We know any \((x,y,z)\in \mathbb{C}^3\) can be written \((x,y,z)=a_1\alpha_1+a_2\alpha_2+a_3\alpha_3\) since \(\alpha_1,\alpha_2,\alpha_3\) is the basis of \(B\)
Then we have \(\begin{pmatrix}\begin{array}{ccc|c}1 & 1 & 2 & x\\ 0 & 1 & 2 & y\\ -1 & 1 & 0 & z\end{array}\end{pmatrix}\Rightarrow\begin{pmatrix}\begin{array}{ccc|c}0 & 1 & 0 & x+z-y\\ 0 & 0 & 1 & \frac{2y-x-z}{2}\\ 1 & 0 & 0 & x-y\end{array}\end{pmatrix}\Rightarrow\begin{cases}\alpha_1=x-y\\ \alpha_2=x+z-y\\ \alpha_3=\frac{2y-x-z}{2}\end{cases}\)
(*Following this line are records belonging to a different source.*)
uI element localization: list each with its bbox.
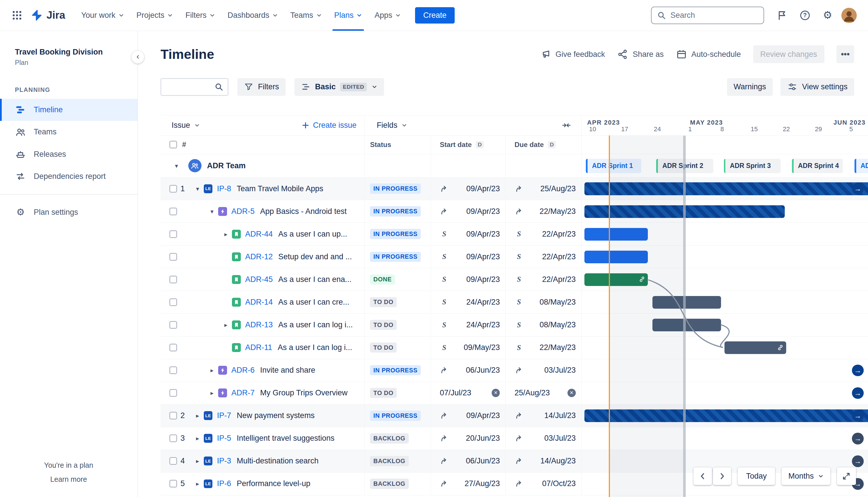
today-button[interactable]: Today [738,467,775,485]
start-date-cell[interactable]: S 24/Apr/23 [431,314,505,336]
status-badge[interactable]: BACKLOG [370,456,408,466]
status-badge[interactable]: IN PROGRESS [370,252,421,262]
table-row[interactable]: ADR-12 Setup dev and and ... IN PROGRESS… [160,245,868,268]
status-badge[interactable]: IN PROGRESS [370,411,421,421]
gantt-bar[interactable] [584,251,648,263]
timeline-search[interactable] [160,78,229,96]
sidebar-item-teams[interactable]: Teams [0,121,138,143]
issue-summary[interactable]: As a user I can log i... [278,343,357,352]
row-checkbox[interactable] [169,208,177,215]
fields-menu[interactable]: Fields [377,121,407,130]
start-date-cell[interactable]: S 09/Apr/23 [431,223,505,245]
learn-more-link[interactable]: Learn more [50,475,87,483]
issue-summary[interactable]: Invite and share [260,366,319,375]
view-mode-button[interactable]: Basic EDITED [294,78,384,96]
status-badge[interactable]: DONE [370,274,395,285]
sprint-chip[interactable]: AD [854,159,868,173]
expand-chevron-icon[interactable]: ▾ [207,208,217,215]
table-row[interactable]: 2 ▸ LE IP-7 New payment systems IN PROGR… [160,404,868,427]
settings-gear-icon[interactable]: ⚙ [819,6,836,24]
row-checkbox[interactable] [169,253,177,261]
status-badge[interactable]: TO DO [370,342,397,353]
give-feedback-button[interactable]: Give feedback [540,49,605,60]
gantt-row-cell[interactable]: → [581,359,868,382]
due-date-cell[interactable]: 03/Jul/23 [505,427,581,450]
start-date-cell[interactable]: 27/Aug/23 [431,473,505,495]
issue-key-link[interactable]: ADR-13 [245,321,273,329]
due-date-cell[interactable]: S 08/May/23 [505,291,581,313]
row-checkbox[interactable] [169,185,177,193]
issue-summary[interactable]: New payment systems [237,411,319,420]
issue-key-link[interactable]: ADR-44 [245,230,273,239]
start-date-cell[interactable]: S 09/Apr/23 [431,268,505,290]
issue-summary[interactable]: As a user I can cre... [278,298,354,307]
table-row[interactable]: 1 ▾ LE IP-8 Team Travel Mobile Apps IN P… [160,178,868,200]
row-checkbox[interactable] [169,412,177,420]
scroll-right-icon[interactable] [713,467,732,485]
expand-chevron-icon[interactable]: ▾ [175,162,183,169]
expand-chevron-icon[interactable]: ▸ [221,321,231,328]
row-checkbox[interactable] [169,480,177,487]
issue-summary[interactable]: App Basics - Android test [260,207,351,216]
zoom-level-select[interactable]: Months [782,467,830,485]
status-column-label[interactable]: Status [370,141,391,149]
clear-date-icon[interactable]: × [567,389,576,397]
issue-key-link[interactable]: ADR-14 [245,298,273,307]
row-checkbox[interactable] [169,435,177,442]
gantt-row-cell[interactable]: → [581,178,868,200]
sidebar-item-timeline[interactable]: Timeline [0,99,138,121]
gantt-bar[interactable] [584,228,648,241]
due-date-cell[interactable]: S 22/May/23 [505,337,581,359]
expand-chevron-icon[interactable]: ▸ [221,230,231,238]
issue-summary[interactable]: As a user I can ena... [278,275,356,284]
create-button[interactable]: Create [415,7,455,24]
table-row[interactable]: ADR-14 As a user I can cre... TO DO S 24… [160,291,868,314]
due-date-cell[interactable]: 25/Aug/23 [505,178,581,200]
expand-chevron-icon[interactable]: ▾ [192,185,203,193]
row-checkbox[interactable] [169,321,177,329]
gantt-row-cell[interactable] [581,314,868,336]
issue-summary[interactable]: As a user I can log i... [278,321,357,329]
clear-date-icon[interactable]: × [492,389,500,397]
sidebar-item-dependencies-report[interactable]: Dependencies report [0,165,138,187]
issue-column-menu[interactable]: Issue [172,121,200,130]
filters-button[interactable]: Filters [237,78,286,96]
fullscreen-icon[interactable] [837,467,856,485]
gantt-row-cell[interactable]: → [581,404,868,427]
row-checkbox[interactable] [169,298,177,306]
row-checkbox[interactable] [169,344,177,352]
gantt-row-cell[interactable] [581,245,868,268]
expand-chevron-icon[interactable]: ▸ [192,435,203,442]
issue-key-link[interactable]: IP-7 [217,411,231,420]
help-icon[interactable]: ? [796,6,814,24]
scroll-left-icon[interactable] [694,467,712,485]
sprint-chip[interactable]: ADR Sprint 3 [724,159,781,173]
due-date-column-label[interactable]: Due date [515,141,544,149]
issue-summary[interactable]: Setup dev and and ... [278,252,357,261]
status-badge[interactable]: IN PROGRESS [370,229,421,239]
global-search-input[interactable] [670,11,758,20]
gantt-bar[interactable] [584,273,648,286]
offscreen-bar-arrow-icon[interactable]: → [852,183,864,194]
due-date-cell[interactable]: 25/Aug/23 × [505,382,581,404]
status-badge[interactable]: BACKLOG [370,433,408,444]
share-as-button[interactable]: Share as [617,49,664,60]
issue-summary[interactable]: My Group Trips Overview [260,388,352,397]
start-date-cell[interactable]: S 24/Apr/23 [431,291,505,313]
collapse-columns-icon[interactable] [562,120,572,130]
start-date-cell[interactable]: 06/Jun/23 [431,359,505,382]
gantt-row-cell[interactable] [581,223,868,245]
expand-chevron-icon[interactable]: ▸ [192,480,203,487]
app-switcher-icon[interactable] [8,6,27,25]
table-row[interactable]: ADR-11 As a user I can log i... TO DO S … [160,337,868,359]
status-badge[interactable]: TO DO [370,388,397,398]
issue-key-link[interactable]: ADR-7 [231,388,255,397]
gantt-row-cell[interactable] [581,200,868,223]
issue-key-link[interactable]: IP-8 [217,184,231,193]
row-checkbox[interactable] [169,366,177,374]
issue-summary[interactable]: Performance level-up [237,479,315,488]
sidebar-item-releases[interactable]: Releases [0,143,138,165]
offscreen-bar-arrow-icon[interactable]: → [852,455,864,467]
due-date-cell[interactable]: 03/Jul/23 [505,359,581,382]
table-row[interactable]: ▸ ADR-7 My Group Trips Overview TO DO 07… [160,382,868,404]
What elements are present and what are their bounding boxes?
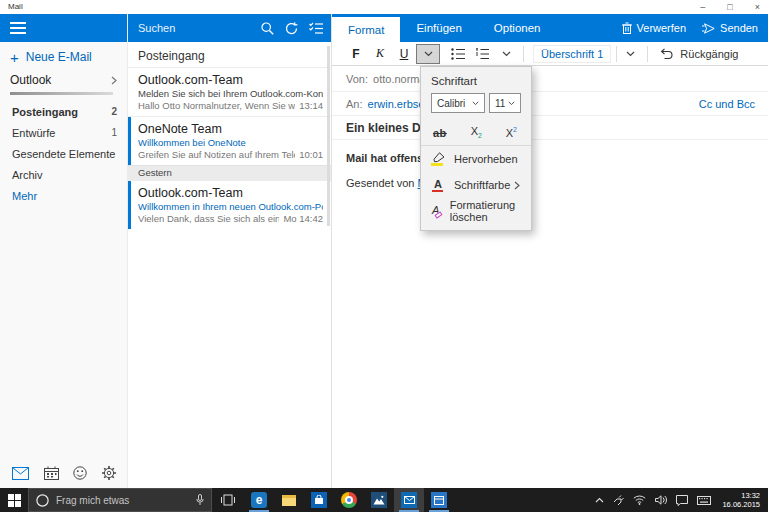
sidebar-item-posteingang[interactable]: Posteingang 2 <box>0 101 127 122</box>
sidebar-item-entwuerfe[interactable]: Entwürfe 1 <box>0 122 127 143</box>
scrollbar[interactable] <box>327 46 330 226</box>
microphone-icon <box>196 494 204 506</box>
superscript-button[interactable]: X2 <box>506 126 517 139</box>
font-color-menu-item[interactable]: A Schriftfarbe <box>431 172 521 198</box>
search-input[interactable]: Suchen <box>138 22 261 34</box>
new-email-label: Neue E-Mail <box>26 50 92 64</box>
task-view-button[interactable] <box>214 488 242 512</box>
toolbar-divider <box>523 46 524 62</box>
font-size-select[interactable]: 11 <box>489 93 521 113</box>
subscript-button[interactable]: X2 <box>471 125 482 139</box>
taskbar-chrome-button[interactable] <box>334 488 364 512</box>
message-time: Mo 14:42 <box>283 213 323 225</box>
taskbar-file-explorer-button[interactable] <box>274 488 304 512</box>
message-list-toolbar: Suchen <box>128 14 331 42</box>
hamburger-menu-icon[interactable] <box>10 22 26 34</box>
store-icon <box>311 492 327 508</box>
style-selector[interactable]: Überschrift 1 <box>533 45 611 63</box>
calendar-nav-icon[interactable] <box>44 466 59 480</box>
taskbar-clock[interactable]: 13:32 16.06.2015 <box>722 491 760 509</box>
sidebar-item-mehr[interactable]: Mehr <box>0 185 127 206</box>
tab-format[interactable]: Format <box>332 17 400 42</box>
font-options-flyout: Schriftart Calibri 11 ab X2 X2 Hervorheb… <box>420 66 532 231</box>
maximize-button[interactable]: □ <box>727 2 732 12</box>
message-subject: Melden Sie sich bei Ihrem Outlook.com-Ko… <box>138 88 323 100</box>
send-icon <box>702 23 715 34</box>
chevron-down-icon <box>472 101 479 106</box>
start-button[interactable] <box>0 488 28 512</box>
taskbar-photos-button[interactable] <box>364 488 394 512</box>
message-sender: Outlook.com-Team <box>138 72 323 88</box>
message-list-item-3[interactable]: Outlook.com-Team Willkommen in Ihrem neu… <box>128 180 331 229</box>
tab-einfuegen[interactable]: Einfügen <box>400 14 477 42</box>
multiselect-icon[interactable] <box>309 22 323 34</box>
taskbar-mail-button[interactable] <box>394 488 424 512</box>
window-titlebar: Mail – □ × <box>0 0 768 14</box>
to-field[interactable]: An: erwin.erbsenzae Cc und Bcc <box>332 92 768 116</box>
mail-nav-icon[interactable] <box>12 467 29 480</box>
from-field[interactable]: Von: otto.normalnu <box>332 66 768 92</box>
italic-button[interactable]: K <box>368 44 392 64</box>
power-icon[interactable] <box>613 495 624 505</box>
chevron-right-icon <box>111 76 117 85</box>
tab-optionen[interactable]: Optionen <box>478 14 557 42</box>
wifi-icon[interactable] <box>633 495 646 505</box>
account-selector[interactable]: Outlook <box>10 70 117 90</box>
task-view-icon <box>221 494 235 506</box>
highlight-menu-item[interactable]: Hervorheben <box>431 146 521 172</box>
sidebar-item-gesendete[interactable]: Gesendete Elemente <box>0 143 127 164</box>
cc-bcc-link[interactable]: Cc und Bcc <box>699 98 755 110</box>
taskbar-store-button[interactable] <box>304 488 334 512</box>
discard-button[interactable]: Verwerfen <box>622 22 687 34</box>
message-preview: Hallo Otto Normalnutzer, Wenn Sie weiter… <box>138 100 295 112</box>
clear-formatting-menu-item[interactable]: A Formatierung löschen <box>431 198 521 224</box>
app-window-icon <box>431 492 447 508</box>
sync-refresh-icon[interactable] <box>285 22 298 35</box>
touch-keyboard-icon[interactable] <box>697 496 711 505</box>
strikethrough-button[interactable]: ab <box>433 127 447 139</box>
send-button[interactable]: Senden <box>702 22 758 34</box>
style-dropdown-chevron-icon[interactable] <box>618 44 642 64</box>
font-family-select[interactable]: Calibri <box>431 93 485 113</box>
action-center-icon[interactable] <box>676 495 688 506</box>
folder-label: Archiv <box>12 169 43 181</box>
subject-field[interactable]: Ein kleines Detail <box>332 116 768 140</box>
flyout-title: Schriftart <box>431 75 521 87</box>
cortana-search-box[interactable]: Frag mich etwas <box>28 488 212 512</box>
undo-icon <box>659 48 673 59</box>
settings-gear-icon[interactable] <box>102 466 116 480</box>
message-sender: OneNote Team <box>138 121 323 137</box>
sidebar-item-archiv[interactable]: Archiv <box>0 164 127 185</box>
message-list-item-1[interactable]: Outlook.com-Team Melden Sie sich bei Ihr… <box>128 67 331 116</box>
bold-button[interactable]: F <box>344 44 368 64</box>
chevron-right-icon <box>514 181 520 190</box>
message-list-item-2[interactable]: OneNote Team Willkommen bei OneNote Grei… <box>128 116 331 165</box>
message-preview: Greifen Sie auf Notizen auf Ihrem Telefo… <box>138 149 295 161</box>
numbered-list-button[interactable] <box>470 44 494 64</box>
list-options-chevron-icon[interactable] <box>494 44 518 64</box>
toolbar-divider <box>647 46 648 62</box>
taskbar: Frag mich etwas e <box>0 488 768 512</box>
message-subject: Willkommen bei OneNote <box>138 137 323 149</box>
format-toolbar: F K U Überschrift 1 Rückgängig <box>332 42 768 66</box>
body-text-line: Mail hat offensichtlich <box>346 152 754 164</box>
search-icon[interactable] <box>261 22 274 35</box>
volume-icon[interactable] <box>655 495 667 505</box>
taskbar-app-window-button[interactable] <box>424 488 454 512</box>
bullet-list-button[interactable] <box>446 44 470 64</box>
feedback-smiley-icon[interactable] <box>73 466 87 480</box>
close-button[interactable]: × <box>755 2 760 12</box>
taskbar-edge-button[interactable]: e <box>244 488 274 512</box>
underline-button[interactable]: U <box>392 44 416 64</box>
new-email-button[interactable]: + Neue E-Mail <box>10 44 127 70</box>
to-label: An: <box>346 98 363 110</box>
message-body[interactable]: Mail hat offensichtlich Gesendet von Mai… <box>332 140 768 189</box>
account-name: Outlook <box>10 73 51 87</box>
toolbar-divider <box>616 46 617 62</box>
clock-date: 16.06.2015 <box>722 500 760 509</box>
undo-button[interactable]: Rückgängig <box>659 48 738 60</box>
font-color-icon: A <box>431 178 445 192</box>
tray-expand-chevron-icon[interactable] <box>595 497 604 503</box>
font-options-dropdown-button[interactable] <box>416 44 440 64</box>
minimize-button[interactable]: – <box>700 2 705 12</box>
Since \(\varphi_1\left(x,y,z\right)=a_1,\varphi_2\left(x,y,z\right)=a_2,\varphi_3\left(x,y,z\right)=a_3\), then \(\varphi_1\left(x,y,z\right)=x-y,\varphi_2\left(x,y,z\right)=x+z-y,\varphi_3\left(x,y,z\right)=\frac{2y-x-z}{2}\)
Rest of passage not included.